Use a model with tool calling support (Qwen, Mistral, GPT-OSS, etc). Tools are passed via the tools parameter and the prompt is automatically formatted using the model's Jinja2 template.
When the model decides to call a tool, the response will have finish_reason: "tool_calls" and a tool_calls array with structured function names and arguments. You then execute the tool, send the result back as a role: "tool" message, and continue until the model responds with finish_reason: "stop".

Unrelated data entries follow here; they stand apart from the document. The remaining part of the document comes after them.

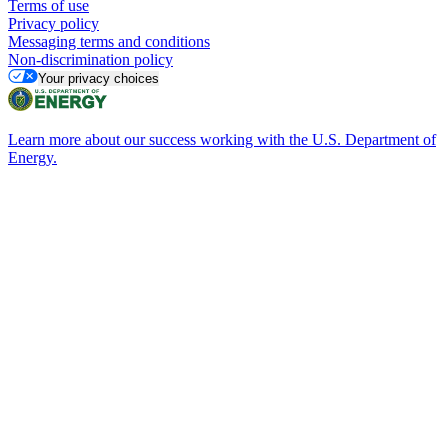
Terms of use
Privacy policy
Messaging terms and conditions
Non-discrimination policy
Your privacy choices
Learn more about our success working with the U.S. Department of
Energy.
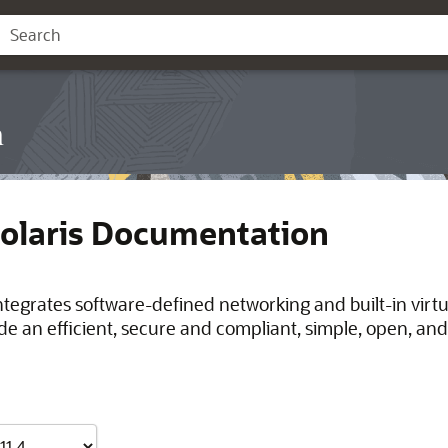
n
Solaris Documentation
integrates software-defined networking and built-in virt
de an efficient, secure and compliant, simple, open, and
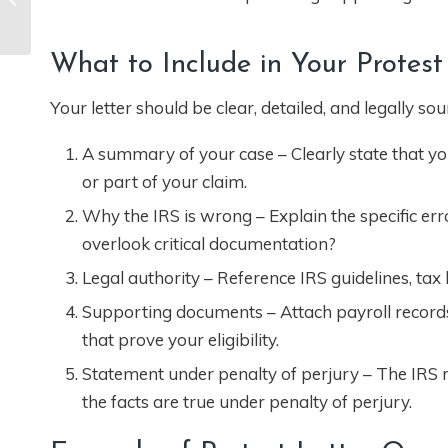
Meeting with IRS for
an Audit in ...
What to Include in Your Protest
Your letter should be clear, detailed, and legally so
A summary of your case – Clearly state that you
or part of your claim.
Why the IRS is wrong – Explain the specific error
overlook critical documentation?
Legal authority – Reference IRS guidelines, tax
Supporting documents – Attach payroll records
that prove your eligibility.
Statement under penalty of perjury – The IRS req
the facts are true under penalty of perjury.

Some models call multiple tools in parallel (Qwen, Mistral), while others call one at a time (GPT-OSS). The loop below handles both styles.
import json
import requests
url = "http://127.0.0.1:5000/v1/chat/completions"
# Define your tools
tools = [
{
"type": "function",
"function": {
"name": "get_weather",
"description": "Get the current weather for a given location",
"parameters": {
"type": "object",
"properties": {
"location": {"type": "string", "description": "City name"},
},
"required": ["location"]
}
}
},
{
"type": "function",
"function": {
"name": "get_time",
"description": "Get the current time in a given timezone",
"parameters": {
"type": "object",
"properties": {
"timezone": {"type": "string", "description": "IANA timezone string"},
},
"required": ["timezone"]
}
}
},
]
def execute_tool(name, arguments):
"""Replace this with your actual tool implementations."""
if name == "get_weather":
return {"temperature": 22, "condition": "sunny", "humidity": 45}
elif name == "get_time":
return {"time": "2:30 PM", "timezone": "JST"}
return {"error": f"Unknown tool: {name}"}
messages = [{"role": "user", "content": "What time is it in Tokyo and what's the weather like there?"}]

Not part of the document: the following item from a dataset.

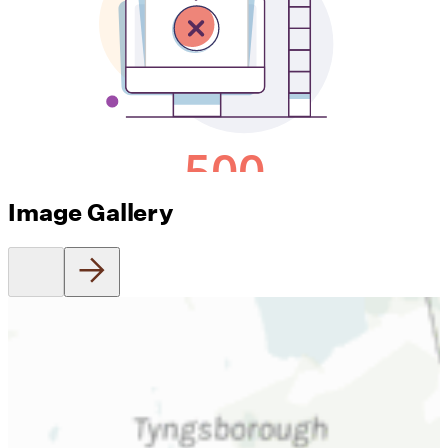
Image Gallery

# Tool-calling loop: keep going until the model gives a final answer
for _ in range(10):
response = requests.post(url, json={"messages": messages, "tools": tools}).json()
choice = response["choices"][0]
if choice["finish_reason"] == "tool_calls":
# Add the assistant's response (with tool_calls) to history
messages.append({
"role": "assistant",
"content": choice["message"]["content"],
"tool_calls": choice["message"]["tool_calls"],
})
# Execute each tool and add results to history
for tool_call in choice["message"]["tool_calls"]:
name = tool_call["function"]["name"]
arguments = json.loads(tool_call["function"]["arguments"])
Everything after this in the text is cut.